How Loan Notes Work
A loan note is essentially a formalised loan between an investor and a company. Unlike shares, you do not acquire any ownership, voting rights, or equity stake. Instead, you lend a specified amount of money for a fixed period and receive interest payments in return.
At the end of the term (maturity), the company repays your original investment (the principal). Interest is typically paid quarterly during the term, or on maturity for shorter notes.
Key Features
Fixed rate: The interest rate is agreed at subscription and does not change during the term.
Fixed term: You choose how long to invest — CM Beyer offers terms from 3 months to 10 years.
Unsecured: CM Beyer loan notes are unsecured, meaning they are not backed by specific company assets. This means higher risk but typically higher returns than secured instruments.

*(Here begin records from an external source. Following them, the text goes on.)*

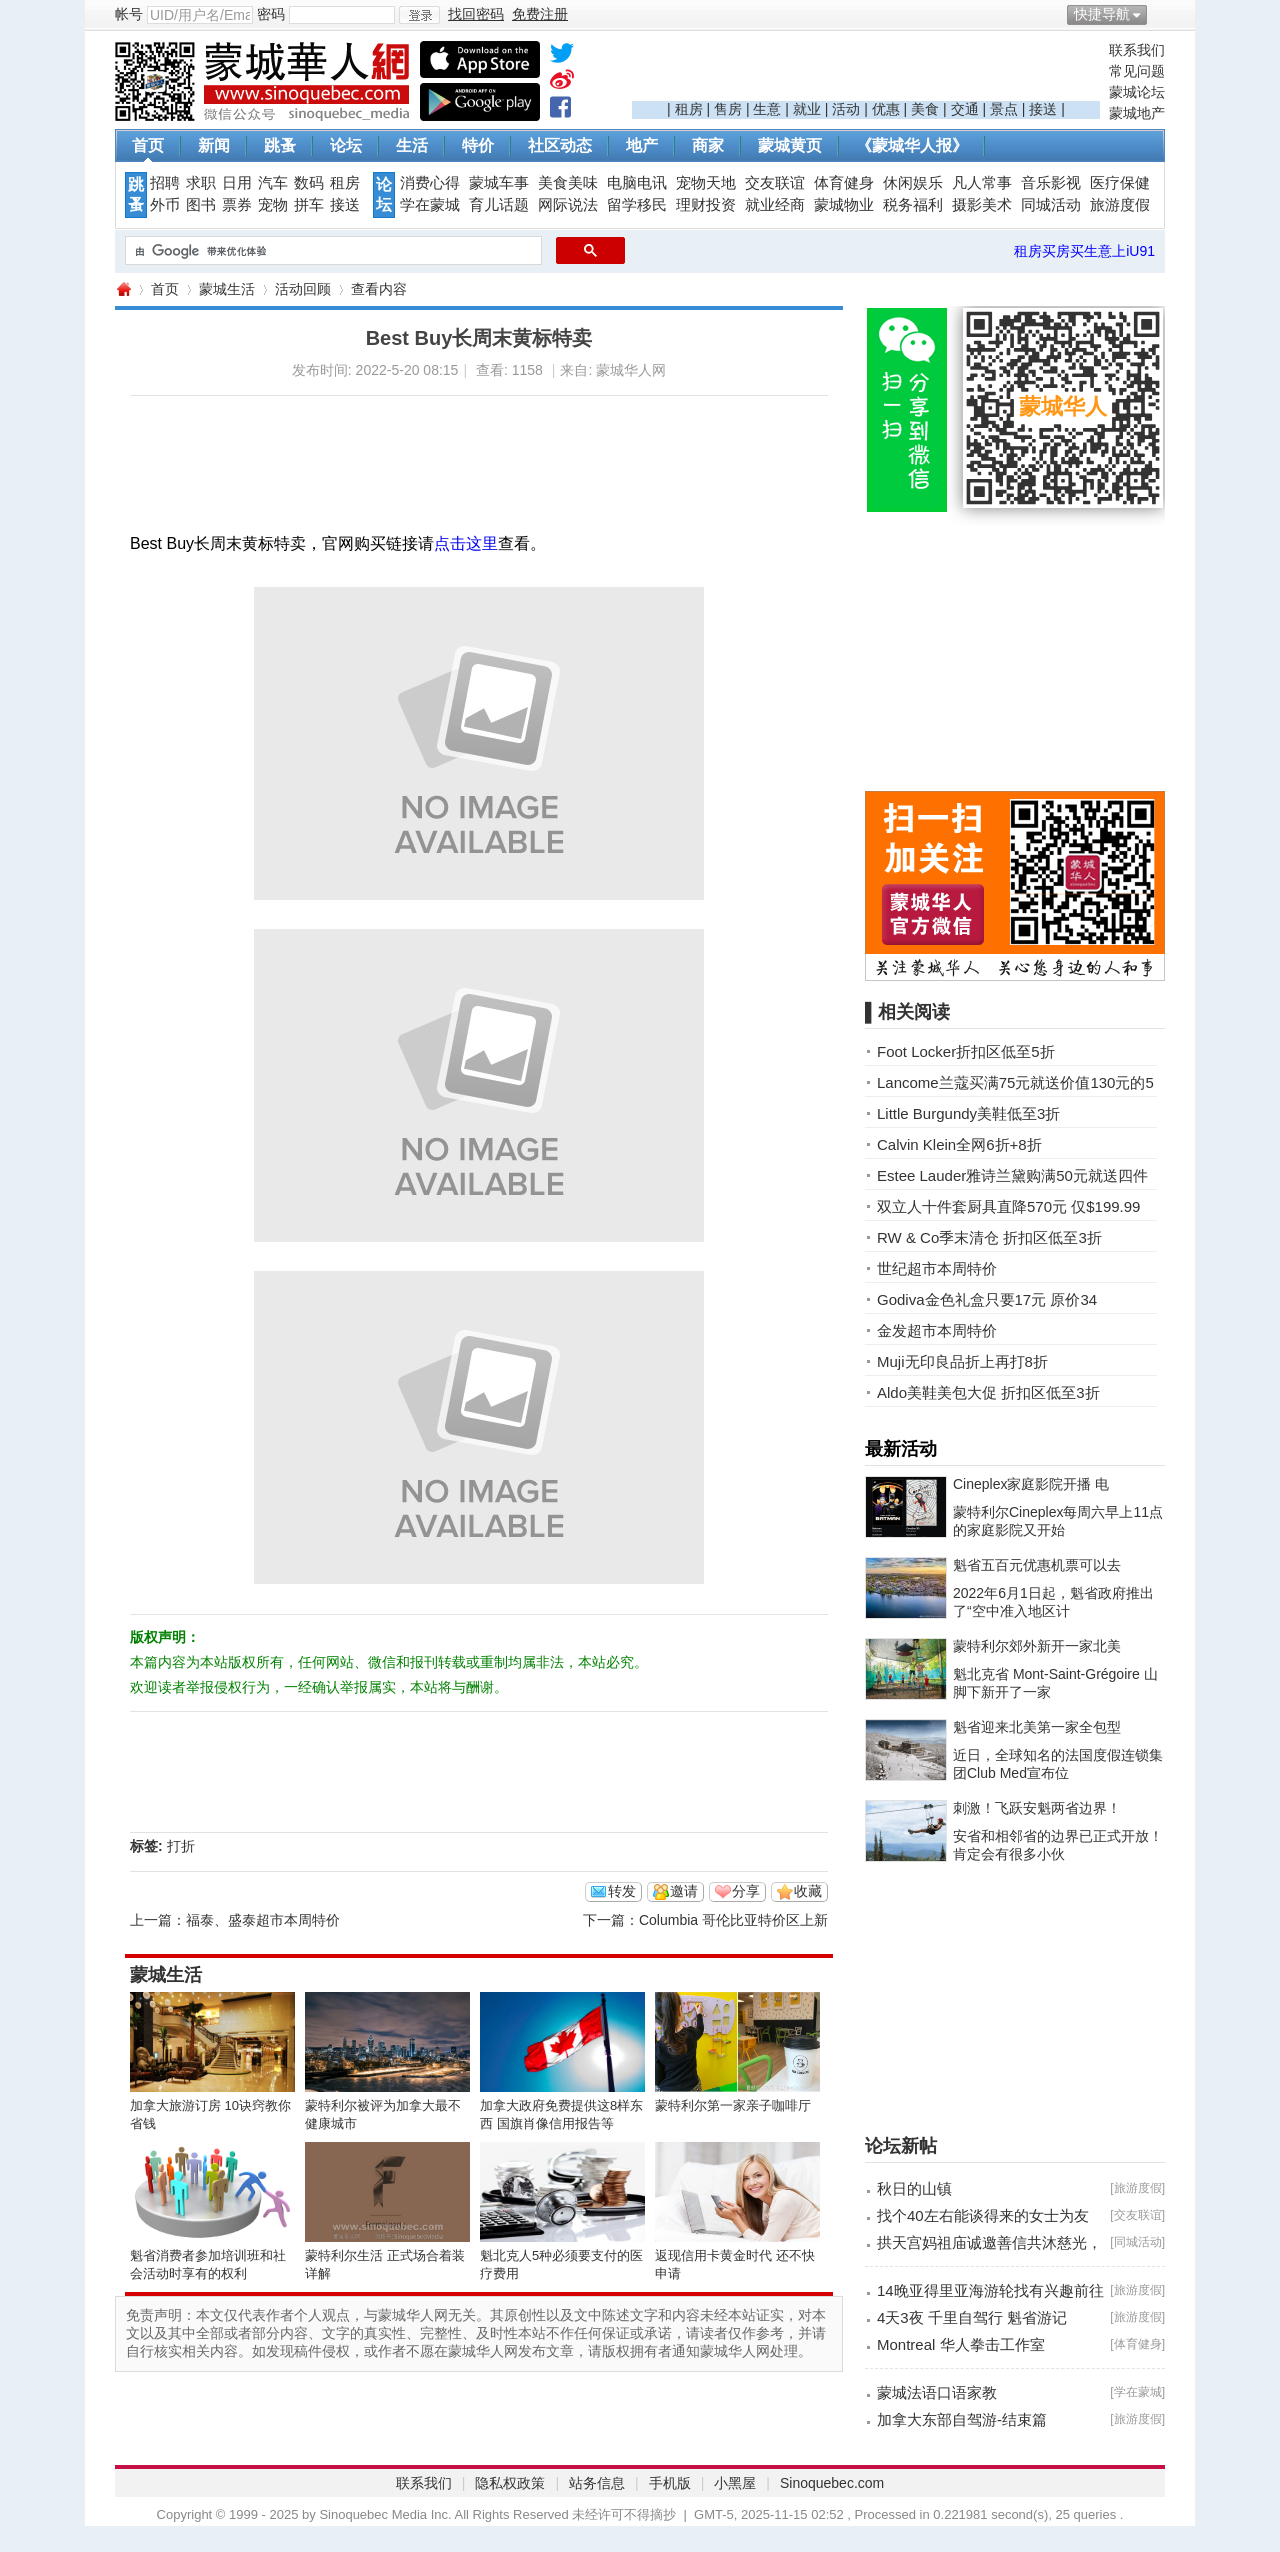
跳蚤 (280, 145)
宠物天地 (706, 183)
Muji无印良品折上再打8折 (962, 1361)
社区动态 (560, 145)
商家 (708, 145)
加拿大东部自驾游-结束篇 (962, 2419)
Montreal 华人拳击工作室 (961, 2344)
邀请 (684, 1891)
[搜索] (331, 251)
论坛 (346, 145)
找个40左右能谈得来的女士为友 (983, 2215)
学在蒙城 (430, 205)
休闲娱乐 (913, 183)
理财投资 (706, 205)
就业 (807, 109)
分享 (746, 1891)
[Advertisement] (866, 71)
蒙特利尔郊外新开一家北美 (1037, 1646)
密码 (271, 14)
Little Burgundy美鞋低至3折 (968, 1113)
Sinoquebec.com (832, 2483)
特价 (478, 145)
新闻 (214, 145)
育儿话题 (499, 205)
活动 (846, 109)
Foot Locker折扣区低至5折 (966, 1051)
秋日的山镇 (914, 2188)
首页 (148, 145)
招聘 (165, 183)
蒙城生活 (227, 289)
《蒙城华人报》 (912, 145)
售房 (728, 109)
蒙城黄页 (790, 145)
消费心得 (430, 183)
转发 (622, 1891)
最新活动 (901, 1449)
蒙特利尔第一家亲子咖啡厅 (733, 2105)
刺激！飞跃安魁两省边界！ (1037, 1808)
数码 (309, 183)
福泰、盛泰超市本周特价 (263, 1920)
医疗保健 (1120, 183)
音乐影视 (1051, 183)
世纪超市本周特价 (937, 1268)
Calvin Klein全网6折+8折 (959, 1144)
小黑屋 (735, 2483)
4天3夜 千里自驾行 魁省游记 (972, 2317)
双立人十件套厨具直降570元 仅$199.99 (1008, 1206)
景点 (1004, 109)
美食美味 (568, 183)
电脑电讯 (637, 183)
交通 (965, 109)
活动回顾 (303, 289)
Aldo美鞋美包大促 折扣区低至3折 (988, 1392)
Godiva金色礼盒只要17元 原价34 (987, 1299)
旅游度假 (1120, 205)
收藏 (808, 1891)
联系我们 (1137, 50)
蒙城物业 (844, 205)
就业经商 (775, 205)
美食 (925, 109)
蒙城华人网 (123, 289)
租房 (689, 109)
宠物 (273, 205)
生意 (767, 109)
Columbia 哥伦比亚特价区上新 (733, 1920)
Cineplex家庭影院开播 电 (1031, 1484)
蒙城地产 (1137, 113)
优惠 (886, 109)
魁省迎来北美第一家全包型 (1037, 1727)
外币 (165, 205)
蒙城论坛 (1137, 92)
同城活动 (1051, 205)
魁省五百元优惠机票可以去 (1037, 1565)
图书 (201, 205)
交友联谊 (775, 183)
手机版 (670, 2483)
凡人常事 (982, 183)
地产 (642, 145)
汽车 (273, 183)
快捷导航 (1102, 14)
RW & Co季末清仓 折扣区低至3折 (989, 1237)
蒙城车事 (499, 183)
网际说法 (568, 205)
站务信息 (597, 2483)
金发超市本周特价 (937, 1330)
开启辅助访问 (1160, 14)
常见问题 (1137, 71)
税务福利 (913, 205)
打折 (181, 1846)
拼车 (309, 205)
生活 (412, 145)
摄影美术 (982, 205)
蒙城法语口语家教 (937, 2392)
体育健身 (844, 183)
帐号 (129, 14)
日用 (237, 183)
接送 (1043, 109)
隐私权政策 (510, 2483)
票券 (237, 205)
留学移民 (637, 205)
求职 (201, 183)
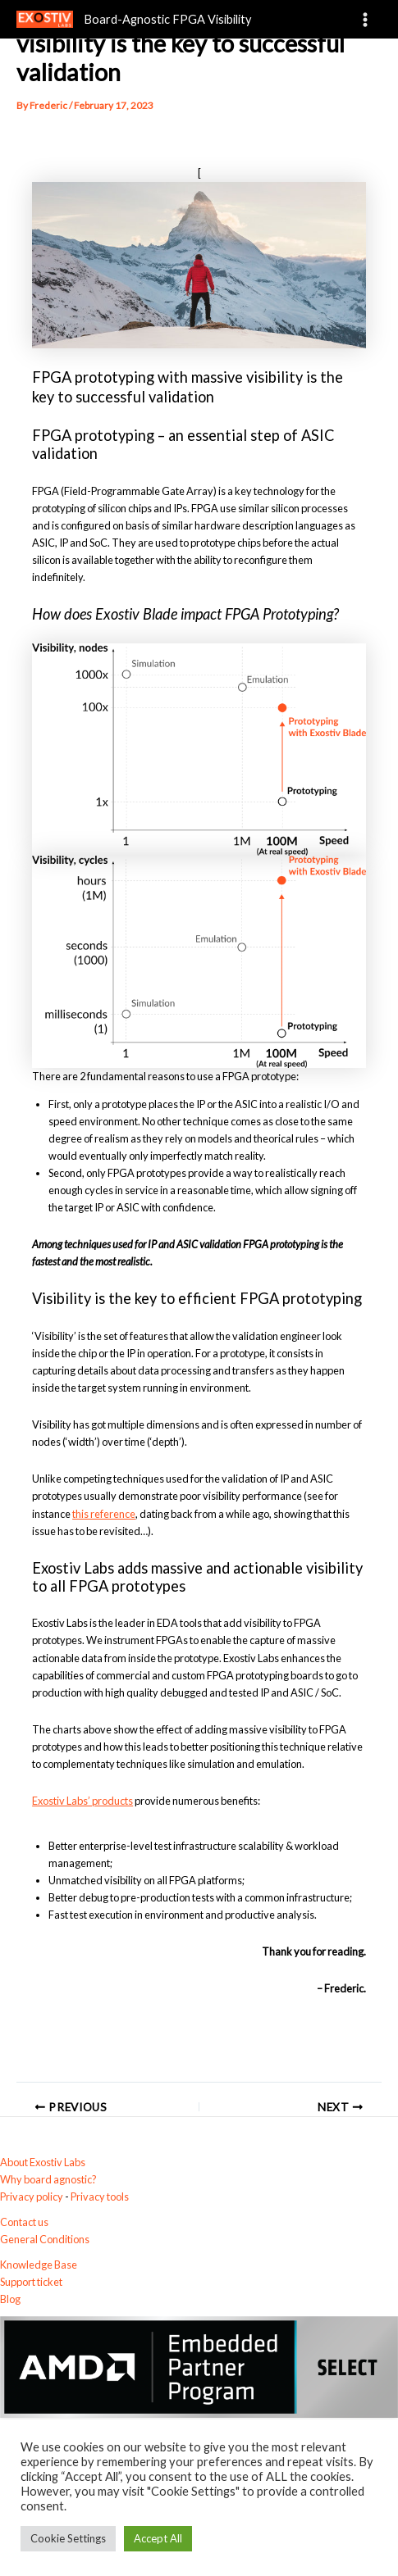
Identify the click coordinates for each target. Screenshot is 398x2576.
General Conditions (44, 2239)
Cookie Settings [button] (68, 2538)
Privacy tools (100, 2196)
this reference (103, 1513)
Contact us (24, 2221)
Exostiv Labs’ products (82, 1800)
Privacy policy (31, 2196)
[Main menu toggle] (366, 19)
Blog (10, 2299)
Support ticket (31, 2281)
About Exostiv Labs (42, 2162)
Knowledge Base (38, 2264)
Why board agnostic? (48, 2179)
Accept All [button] (158, 2538)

Not transferable: Loan notes cannot be sold or transferred to another person without the Company’s consent.
Who Can Invest?
Under UK financial promotion rules, CM Beyer loan notes are only available to individuals who qualify as high net worth individuals (annual income £100,000+ or net assets £250,000+) or self-certified sophisticated investors. You must complete a self-certification before expressing interest.
Important Risks
Your capital is at risk. Loan notes are not covered by the Financial Services Compensation Scheme (FSCS) and you may lose some or all of your investment if the Company becomes insolvent. CM Beyer is not regulated by the FCA. You should consider seeking independent financial advice.